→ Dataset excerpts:
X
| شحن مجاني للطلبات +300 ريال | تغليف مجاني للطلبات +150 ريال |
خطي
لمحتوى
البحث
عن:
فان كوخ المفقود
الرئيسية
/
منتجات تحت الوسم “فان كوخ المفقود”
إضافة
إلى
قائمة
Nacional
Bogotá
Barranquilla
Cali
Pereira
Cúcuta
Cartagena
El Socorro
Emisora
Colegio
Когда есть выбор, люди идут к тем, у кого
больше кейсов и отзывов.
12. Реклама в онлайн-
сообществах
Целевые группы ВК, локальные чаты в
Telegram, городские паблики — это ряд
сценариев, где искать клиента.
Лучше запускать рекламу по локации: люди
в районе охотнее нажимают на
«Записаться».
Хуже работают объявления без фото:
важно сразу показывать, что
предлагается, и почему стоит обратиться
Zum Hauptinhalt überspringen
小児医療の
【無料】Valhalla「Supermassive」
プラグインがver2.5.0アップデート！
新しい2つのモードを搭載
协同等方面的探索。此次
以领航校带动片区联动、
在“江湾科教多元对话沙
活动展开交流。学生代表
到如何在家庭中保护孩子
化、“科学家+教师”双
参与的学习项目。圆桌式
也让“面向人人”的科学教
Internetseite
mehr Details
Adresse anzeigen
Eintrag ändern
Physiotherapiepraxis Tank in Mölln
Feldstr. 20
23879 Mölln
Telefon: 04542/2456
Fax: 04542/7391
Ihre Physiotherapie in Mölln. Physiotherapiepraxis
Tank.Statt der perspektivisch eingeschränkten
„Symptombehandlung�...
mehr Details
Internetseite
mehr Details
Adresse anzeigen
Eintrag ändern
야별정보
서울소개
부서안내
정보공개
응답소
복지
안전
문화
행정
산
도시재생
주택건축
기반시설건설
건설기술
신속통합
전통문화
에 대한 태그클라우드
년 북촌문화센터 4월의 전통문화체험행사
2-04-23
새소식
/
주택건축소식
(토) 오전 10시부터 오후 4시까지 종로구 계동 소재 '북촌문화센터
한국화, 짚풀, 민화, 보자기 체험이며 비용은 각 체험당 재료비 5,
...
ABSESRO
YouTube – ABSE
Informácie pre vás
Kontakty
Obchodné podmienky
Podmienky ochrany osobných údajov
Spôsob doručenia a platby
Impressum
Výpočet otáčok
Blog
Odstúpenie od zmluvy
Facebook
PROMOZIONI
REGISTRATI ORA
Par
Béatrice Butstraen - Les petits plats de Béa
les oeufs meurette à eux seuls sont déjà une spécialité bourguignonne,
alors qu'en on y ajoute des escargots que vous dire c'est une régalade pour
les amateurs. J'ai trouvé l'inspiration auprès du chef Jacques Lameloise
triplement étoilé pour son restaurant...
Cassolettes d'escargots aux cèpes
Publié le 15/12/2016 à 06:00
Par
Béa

→ WORK TO BE COMPLETED: Using the entries above, return each line that includes the word "escargots".

→ ANSWER TO THE PROBLEM:
alors qu'en on y ajoute des escargots que vous dire c'est une régalade pour
Cassolettes d'escargots aux cèpes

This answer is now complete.